Demons' Score has no content-based in-app purchases in Japan, and costs half as much

Cultural divide?

Demons' Score has no content-based in-app purchases in Japan, and costs half as much
|
iOS
| Demons' Score

Last week, we hit out at Square Enix's rhythm-action devil basher Demons' Score for its rather sly use of in-app purchases.

The game has an upfront fee of £4.99 / $6.99, you see, but by the time you finish the third boss fight you'll be ambushed by a notification that you must spend more money in order to unlock key components of the game.

After each battle, you're offered a chance to sign a pact with the devil you just dispatched.
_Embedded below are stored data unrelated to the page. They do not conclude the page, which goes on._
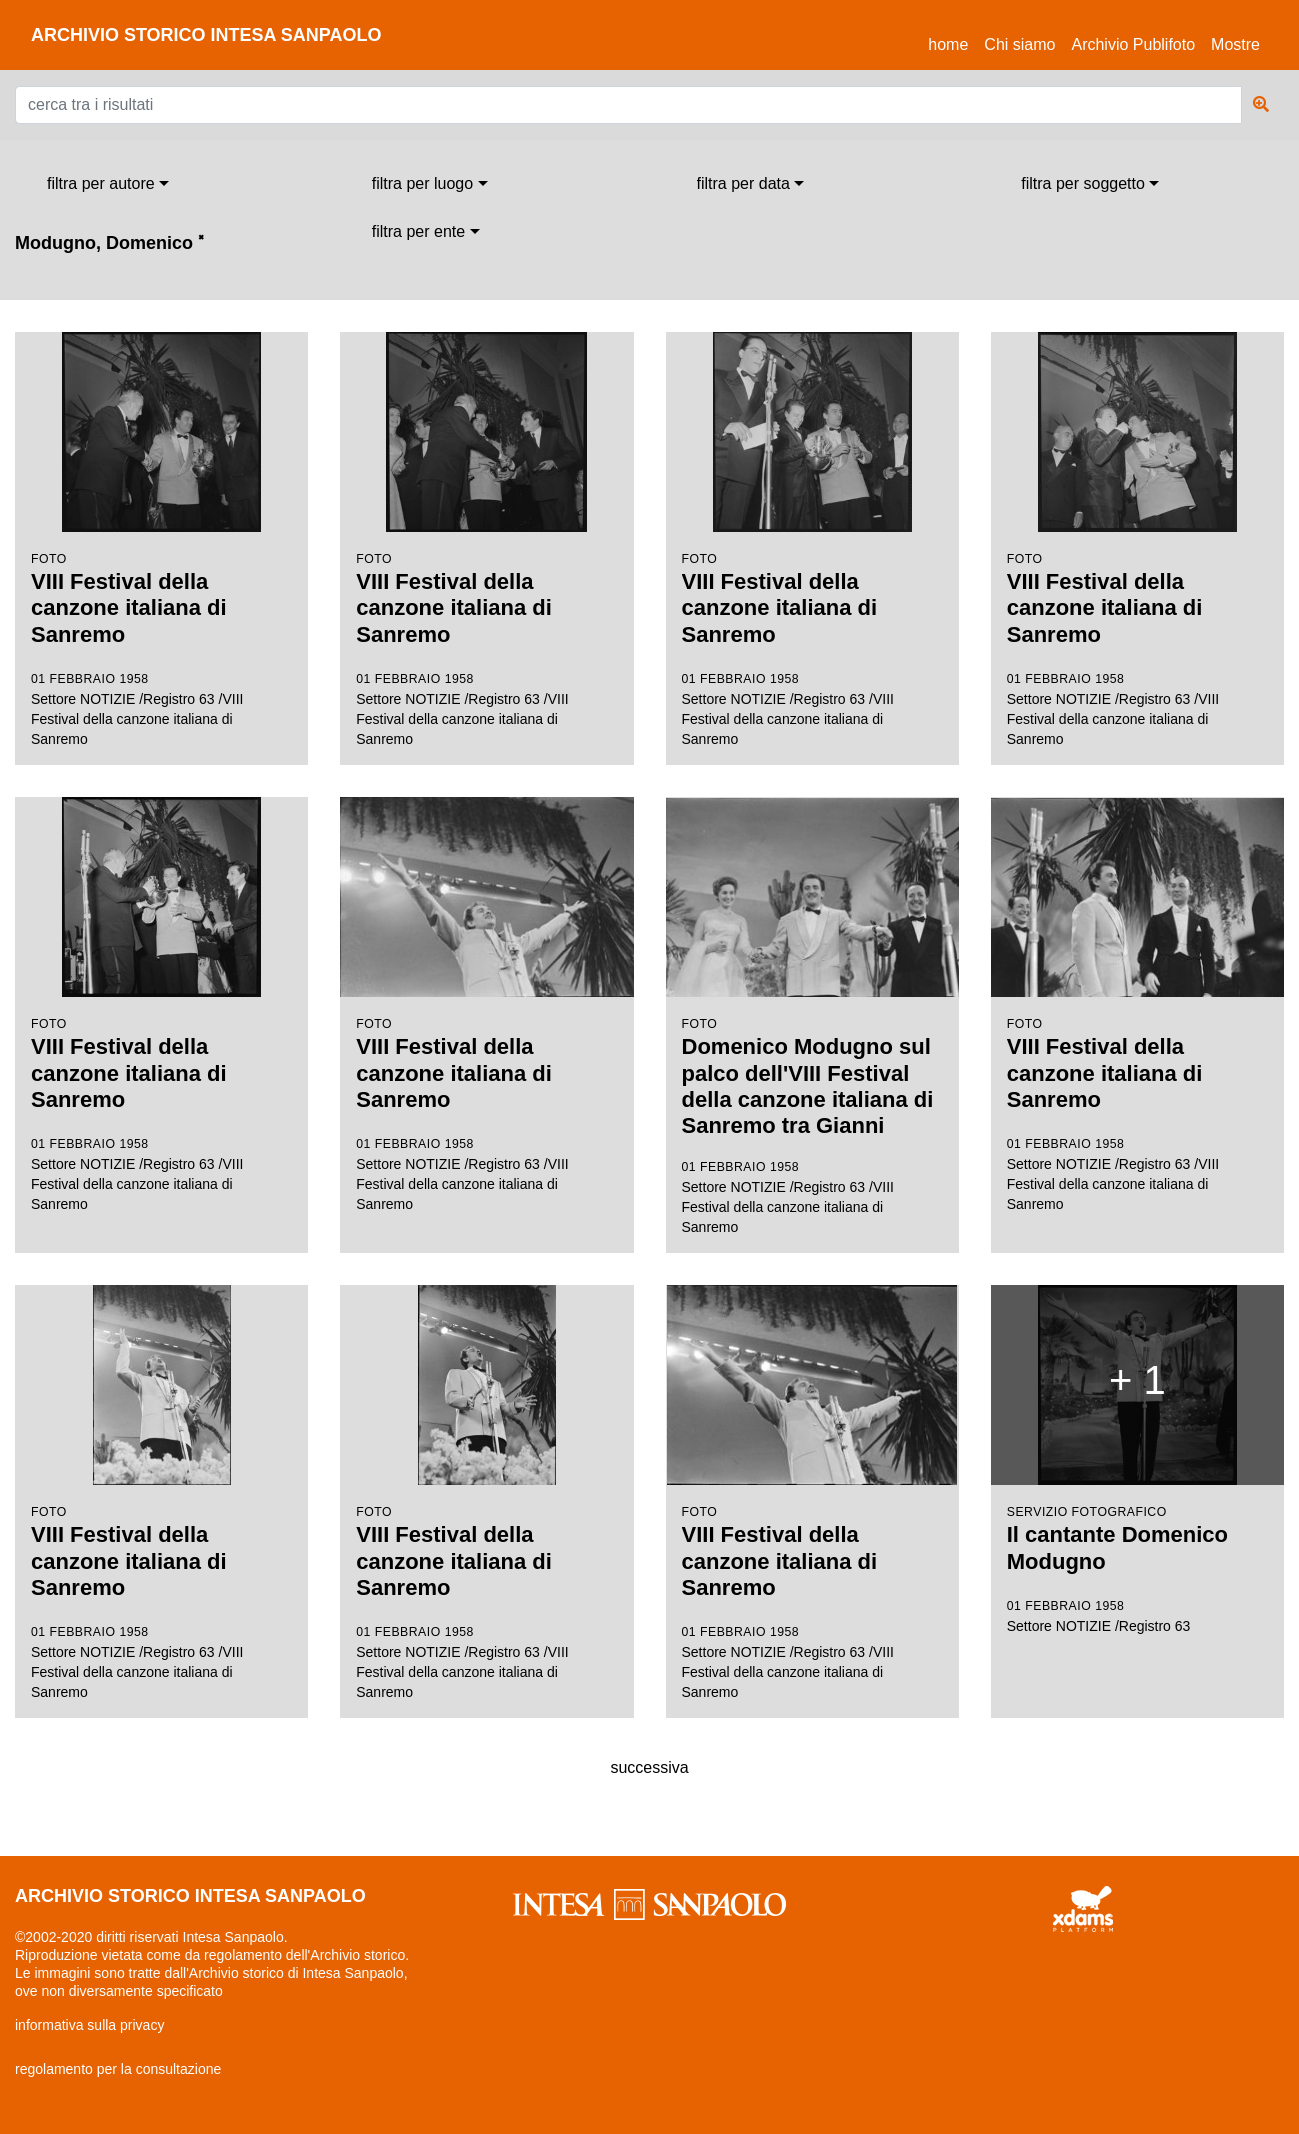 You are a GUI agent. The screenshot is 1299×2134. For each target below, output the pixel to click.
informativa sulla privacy (89, 2025)
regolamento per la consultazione (118, 2069)
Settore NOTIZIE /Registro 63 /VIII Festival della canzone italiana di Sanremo (161, 539)
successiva (649, 1767)
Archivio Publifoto (1133, 44)
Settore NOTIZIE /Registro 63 (1137, 1459)
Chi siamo (1019, 44)
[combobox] (108, 184)
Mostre (1235, 44)
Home (952, 41)
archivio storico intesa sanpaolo (206, 35)
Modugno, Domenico (109, 243) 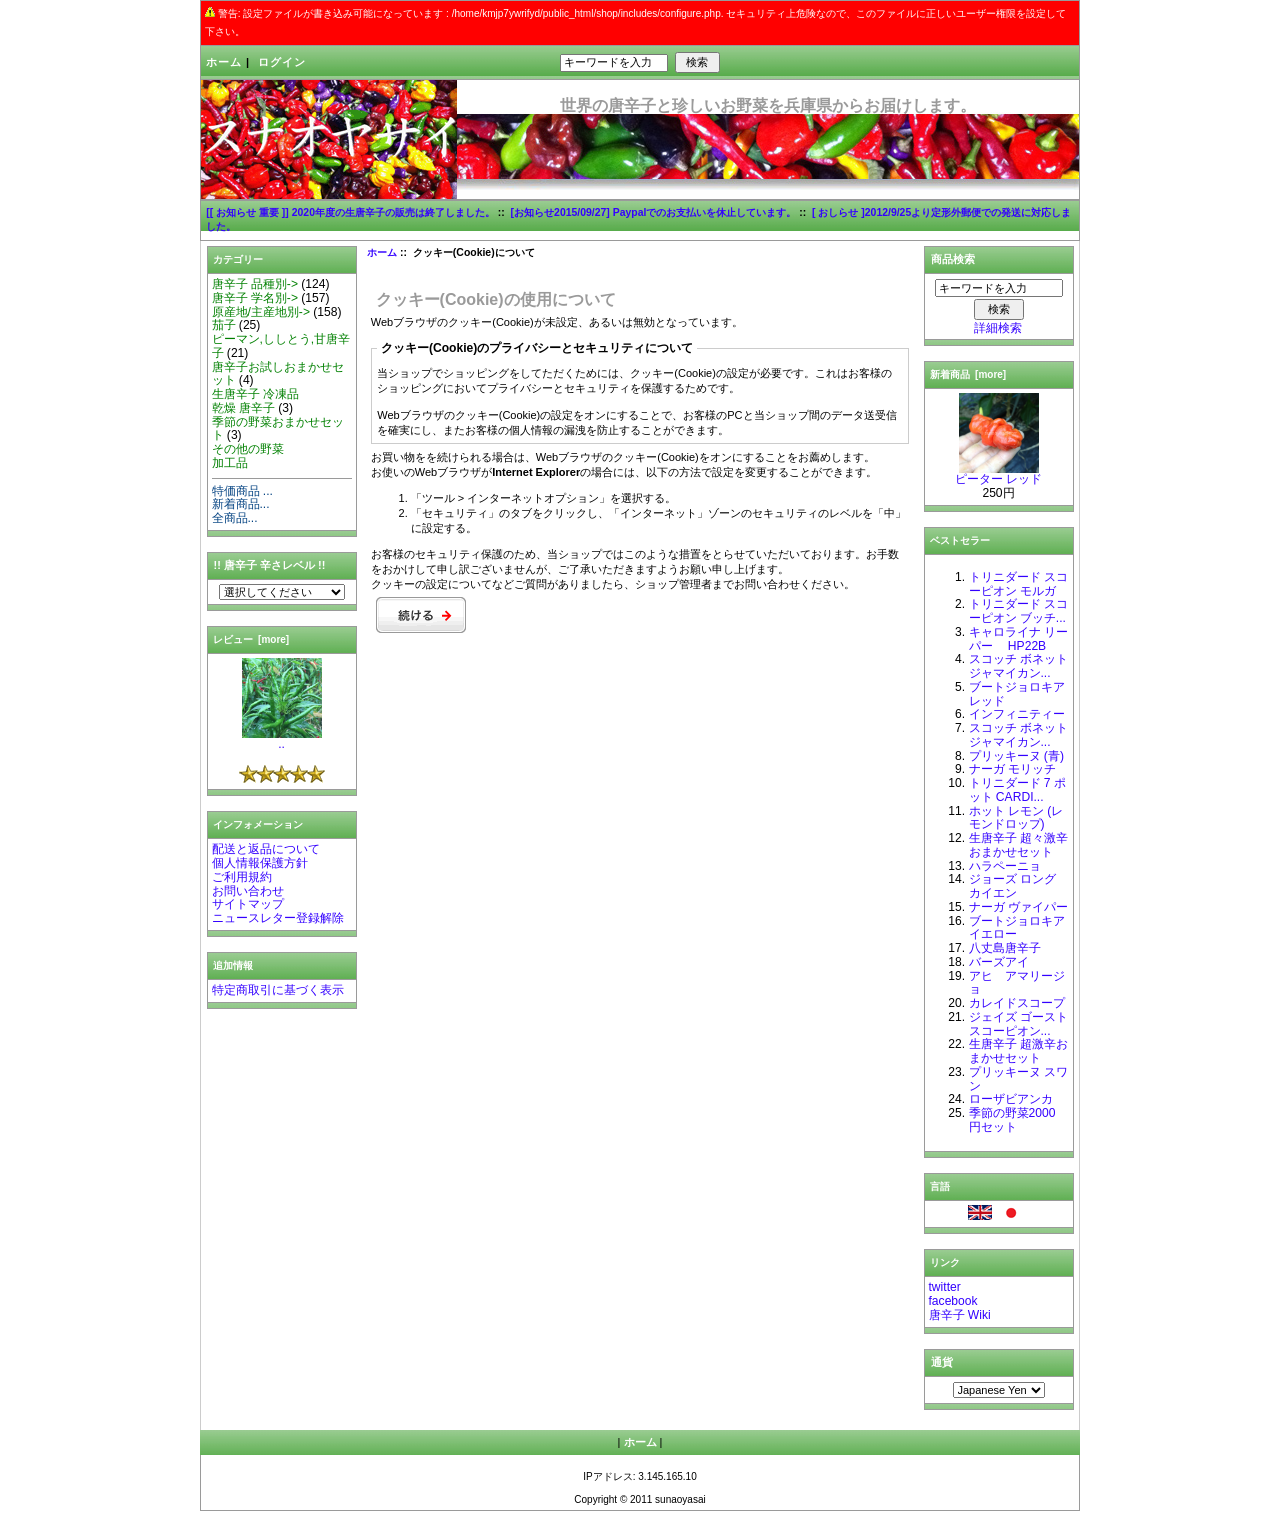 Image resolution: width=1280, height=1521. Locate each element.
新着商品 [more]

This lets you use its costume, voice, and, most importantly, song in the next battle. The catch is: that pact costs cash - £1.99 / $2.99 for the first few, with the later baddies being even more expensive.

If you don't cough up, you'll be playing along to the same two songs for the rest of the game. Not ideal in a rhythm-based game, right?

demonsscoreprice2

After each boss battle, you must spend at least £1.99 to use that demon's soundtrack in future fights

In our review, we totted up all the extra costs and additional charges (including a £6.99 / $9.99 super-hard difficulty mode), and found that "the total cost to unlock the full game - minus consumable potions - is close to £30/$50".

This sorry state of affairs, it turns out, is actually exclusive to Western gamers. NeoGAF user StarCreator discovered that on the Japanese App Store, its a very different story.

The Japanese version of Demons' Score has an upfront fee of ¥1500 (about £12 / $20), and no level-lock in-app purchases. It does contain consumable potions - priced at ¥85 (69p / 99c) a swig - but all the songs, costumes, and demon pacts are bundled into the upfront cost.

Which means that the full Demons' Score experience costs Western gamers more than double the amount it costs Eastern players. Ouch.

demonsscoreprice1

The App Store price panel for both versions of the game reveals a dramatic discrepancy

We've reached out to Square Enix for a comment on this - we'll let you know if we hear anything back.